Step 2: Create a new dataframe which contains the aggregate for each decade. One way to do that:

  1. Create a list of all years in decades 80's, 90's, and 00's.
  2. Slice the original dataframe df_can to create a series for each decade and sum across all years for each country.
  3. Merge the three series into a new data frame. Call your dataframe new_df.
# create a list of all years in decades 80's, 90's, and 00's
years_80s = list(map(str, range(1980, 1990))) 
years_90s = list(map(str, range(1990, 2000))) 
years_00s = list(map(str, range(2000, 2010))) 

# slice the original dataframe df_can to create a series for each decade
df_80s = df_top15.loc[:, years_80s].sum(axis=1) 
df_90s = df_top15.loc[:, years_90s].sum(axis=1) 
df_00s = df_top15.loc[:, years_00s].sum(axis=1)

# merge the three series into a new data frame
new_df = pd.DataFrame({'1980s': df_80s, '1990s': df_90s, '2000s':df_00s}) 

# display dataframe
new_df.head()
1980s 1990s 2000s
Country
India 82154 180395 303591
China 32003 161528 340385
United Kingdom of Great Britain and Northern Ireland 179171 261966 83413
Philippines 60764 138482 172904
Pakistan 10591 65302 127598

Let's learn more about the statistics associated with the dataframe using the describe() method.

new_df.describe()
1980s 1990s 2000s
count 15.000000 15.000000 15.000000
mean 44418.333333 85594.666667 97471.533333
std 44190.676455 68237.560246 100583.204205
min 7613.000000 30028.000000 13629.000000
25% 16698.000000 39259.000000 36101.500000
50% 30638.000000 56915.000000 65794.000000
75% 59183.000000 104451.500000 105505.500000
max 179171.000000 261966.000000 340385.000000

Step 3: Plot the box plots.

new_df.plot(kind='box', figsize=(10, 6))

plt.title('Immigration from top 15 countries for decades 80s, 90s and 2000s')

plt.show()

Note how the box plot differs from the summary table created. The box plot scans the data and identifies the outliers. In order to be an outlier, the data value must be:

  • larger than Q3 by at least 1.5 times the interquartile range (IQR), or,
  • smaller than Q1 by at least 1.5 times the IQR.

Let's look at decade 2000s as an example:

  • Q1 (25%) = 36,101.5
  • Q3 (75%) = 105,505.5
  • IQR = Q3 - Q1 = 69,404

Using the definition of outlier, any value that is greater than Q3 by 1.5 times IQR will be flagged as outlier.

Outlier > 105,505.5 + (1.5 * 69,404)
Outlier > 209,611.5

# let's check how many entries fall above the outlier threshold 
new_df[new_df['2000s']> 209611.5]
1980s 1990s 2000s
Country
India 82154 180395 303591
China 32003 161528 340385

China and India are both considered as outliers since their population for the decade exceeds 209,611.5.

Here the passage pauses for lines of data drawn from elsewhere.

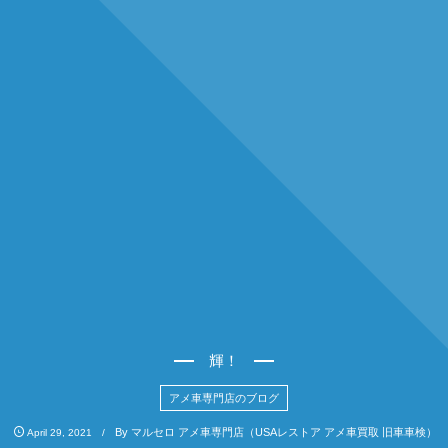
輝！
アメ車専門店のブログ
By
マルセロ アメ車専門店（USAレストア アメ車買取 旧車車検）
April
29
,
2021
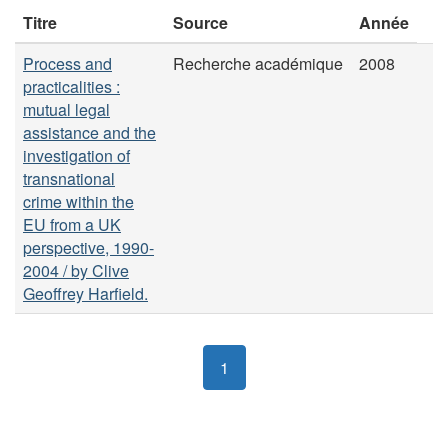
Titre
Source
Année
Process and
Recherche académique
2008
practicalities :
mutual legal
assistance and the
investigation of
transnational
crime within the
EU from a UK
perspective, 1990-
2004 / by Clive
Geoffrey Harfield.
1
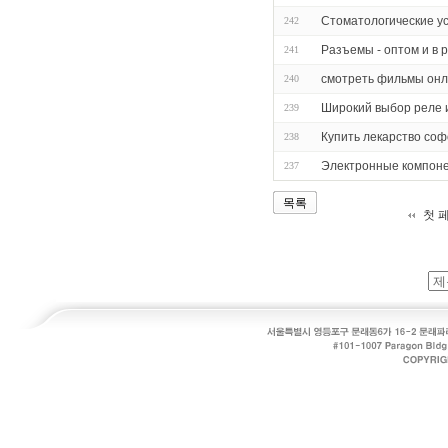
Стоматологические ус
242
Разъемы - оптом и в 
241
смотреть фильмы онл
240
Широкий выбор реле 
239
Купить лекарство соф
238
Электронные компон
237
목록
첫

The box plot is an advanced visualizaiton tool, and there are many options and customizations that exceed the scope of this lab. Please refer to Matplotlib documentation on box plots for more information.

Scatter Plots

A scatter plot (2D) is a useful method of comparing variables against each other. Scatter plots look similar to line plots in that they both map independent and dependent variables on a 2D graph. While the datapoints are connected together by a line in a line plot, they are not connected in a scatter plot. The data in a scatter plot is considered to express a trend. With further analysis using tools like regression, we can mathematically calculate this relationship and use it to predict trends outside the dataset.

Let's start by exploring the following:

Using a scatter plot, let's visualize the trend of total immigrantion to Canada (all countries combined) for the years 1980 - 2013.

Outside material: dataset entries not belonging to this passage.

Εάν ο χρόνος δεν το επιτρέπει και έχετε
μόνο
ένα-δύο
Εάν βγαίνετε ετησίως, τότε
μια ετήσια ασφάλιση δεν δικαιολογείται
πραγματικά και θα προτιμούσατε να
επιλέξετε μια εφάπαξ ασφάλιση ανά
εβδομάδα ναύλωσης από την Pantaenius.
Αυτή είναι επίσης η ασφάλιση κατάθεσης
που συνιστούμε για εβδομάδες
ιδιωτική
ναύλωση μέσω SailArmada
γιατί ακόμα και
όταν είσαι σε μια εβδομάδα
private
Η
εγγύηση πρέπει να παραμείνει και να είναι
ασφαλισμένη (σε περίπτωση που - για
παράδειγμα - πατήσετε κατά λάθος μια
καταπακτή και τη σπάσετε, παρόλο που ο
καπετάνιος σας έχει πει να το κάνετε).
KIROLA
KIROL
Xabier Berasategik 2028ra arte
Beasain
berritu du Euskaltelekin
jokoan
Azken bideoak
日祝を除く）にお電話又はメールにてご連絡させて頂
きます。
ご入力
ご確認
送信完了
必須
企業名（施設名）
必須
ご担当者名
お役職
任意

Step 1: Get the dataset. Since we are expecting to use the relationship betewen years and total population, we will convert years to int type.

# we can use the sum() method to get the total population per year
df_tot = pd.DataFrame(df_can[years].sum(axis=0))

# change the years to type int (useful for regression later on)
df_tot.index = map(int, df_tot.index)

# reset the index to put in back in as a column in the df_tot dataframe
df_tot.reset_index(inplace = True)

# rename columns
df_tot.columns = ['year', 'total']

# view the final dataframe
df_tot.head()
year total
0 1980 99137
1 1981 110563
2 1982 104271
3 1983 75550
4 1984 73417

Step 2: Plot the data. In Matplotlib, we can create a scatter plot set by passing in kind='scatter' as plot argument. We will also need to pass in x and y keywords to specify the columns that go on the x- and the y-axis.

df_tot.plot(kind='scatter', x='year', y='total', figsize=(10, 6), color='darkblue')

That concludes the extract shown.